Introduce the concept of "Sandboxer" #7502

abel-von · 2022-10-10T13:18:49Z

Hi, I think it is really an excellent idea to introduce the sandbox api to containerd by #4131, so I followed every codes changes about this feature. Also I had some ideas about this feature.

I think we can introduce the concept of "Sandboxer" like "Snapshotter" to containerd, every the sandbox management should specify a "Sandboxer". we can provide different kinds of sandboxers, such as hypervisor based sandboxer, cgroup/ns based sandboxer like runc, and wasm based sandboxer that may appear in the future.

I think with this "Sandboxer" introduced, we can completely remove the "shim". Right now we have to launch a shim process for every pod, which is an overhead that can bot be ignored. but with sandboxer, the shim process may be removed.

So I did some modification of the sandbox api codes, and it worked for runc container without shim process(the container status and io for containers can be recovered after containerd restart), I also constructed our own hypervisor based sandboxer and it also worked.

To make this containerd running, we has to prepare a "pause" executable file, move it in /bin folder as it is the default location for runc sandboxer to find the pause executable. we do this to remove the dependency of Snapshotter for Sandboxer, and we don't need a pause image to start a sandbox anymore. then we did some modification in the config file of containerd

[plugins.cri.containerd.runtimes.runc]
  runtime_type="io.containerd.runc.v2"
  sandboxer="linux-sandbox"

Then we can create sandboxes and containers by crictl or ctr. The sandboxes subcommand is introduced for ctr, and there is a parameter --sandboxer for it, default value is the embeded linux-sandbox

You can see that there is no more shim process for containers while the recovery or container status and io is still working (except for tty io).
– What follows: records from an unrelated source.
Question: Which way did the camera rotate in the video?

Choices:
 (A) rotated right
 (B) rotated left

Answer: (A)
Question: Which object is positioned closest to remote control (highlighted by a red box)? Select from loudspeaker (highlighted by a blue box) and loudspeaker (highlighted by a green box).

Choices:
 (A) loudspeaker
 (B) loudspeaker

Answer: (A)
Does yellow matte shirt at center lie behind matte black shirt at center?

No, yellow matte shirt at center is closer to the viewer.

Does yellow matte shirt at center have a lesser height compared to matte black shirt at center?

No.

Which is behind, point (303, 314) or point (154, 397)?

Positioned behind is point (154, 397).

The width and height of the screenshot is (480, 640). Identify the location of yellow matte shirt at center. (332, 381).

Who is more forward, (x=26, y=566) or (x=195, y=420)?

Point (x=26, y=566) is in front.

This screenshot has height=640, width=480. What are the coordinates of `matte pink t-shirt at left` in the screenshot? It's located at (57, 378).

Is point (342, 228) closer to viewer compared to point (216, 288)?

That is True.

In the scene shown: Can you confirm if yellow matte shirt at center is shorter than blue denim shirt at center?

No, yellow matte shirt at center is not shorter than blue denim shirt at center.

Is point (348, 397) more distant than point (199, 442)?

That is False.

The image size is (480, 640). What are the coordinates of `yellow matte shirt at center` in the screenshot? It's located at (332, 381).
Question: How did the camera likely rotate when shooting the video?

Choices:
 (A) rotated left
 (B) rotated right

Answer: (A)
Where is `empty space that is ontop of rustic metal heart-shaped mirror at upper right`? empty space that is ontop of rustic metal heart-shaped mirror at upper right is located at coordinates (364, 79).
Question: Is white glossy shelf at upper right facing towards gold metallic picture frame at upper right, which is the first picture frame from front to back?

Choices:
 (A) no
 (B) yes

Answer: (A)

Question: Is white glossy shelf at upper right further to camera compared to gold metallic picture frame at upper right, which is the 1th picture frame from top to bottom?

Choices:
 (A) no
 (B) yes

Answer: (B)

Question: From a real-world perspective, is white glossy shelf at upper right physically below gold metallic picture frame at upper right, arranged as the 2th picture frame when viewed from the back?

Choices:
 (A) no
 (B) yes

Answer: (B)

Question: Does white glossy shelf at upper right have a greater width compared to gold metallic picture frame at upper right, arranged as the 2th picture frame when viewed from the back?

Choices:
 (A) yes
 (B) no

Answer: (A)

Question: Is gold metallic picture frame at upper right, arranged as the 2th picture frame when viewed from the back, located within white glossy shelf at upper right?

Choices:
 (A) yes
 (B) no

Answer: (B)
The details is explained in this doc:
https://docs.google.com/document/d/17_URs9UV3s_7xbaXCLYrCJf-0LhKLOD-NPKCsVdFpGM/edit

k8s-ci-robot · 2022-10-10T13:19:00Z

Hi @abel-von. Thanks for your PR.

I'm waiting for a containerd member to verify that this patch is reasonable to test. If it is, they should reply with /ok-to-test on its own line. Until that is done, I will not automatically test new commits in this PR, but the usual testing commands by org members will still work. Regular contributors should join the org to skip this step.

Once the patch is verified, the new status will be reflected by the ok-to-test label.

I understand the commands that are listed here.

Instructions for interacting with me using PR comments are available here. If you have questions or suggestions related to my behavior, please file an issue against the kubernetes/test-infra repository.

mxpv

Thanks for opening this!
I have lots of questions :)

mxpv · 2022-10-12T16:46:32Z

api/services/sandbox/v1/sandbox.proto

+	rpc Pause (ControllerPauseRequest) returns (google.protobuf.Empty);
+	rpc Resume (ControllerResumeRequest) returns (google.protobuf.Empty);
+	rpc Update (ControllerUpdateRequest) returns (ControllerUpdateResponse);
+	rpc AppendContainer (ControllerAppendContainerRequest) returns (ControllerAppendContainerResponse);


Can you explain a bit more here?

In current implementation we use tasks to run sandboxed containers (with sandbox_id to specify which sandbox instance this container belongs to), this way we have task service to control a specific container's lifecycle.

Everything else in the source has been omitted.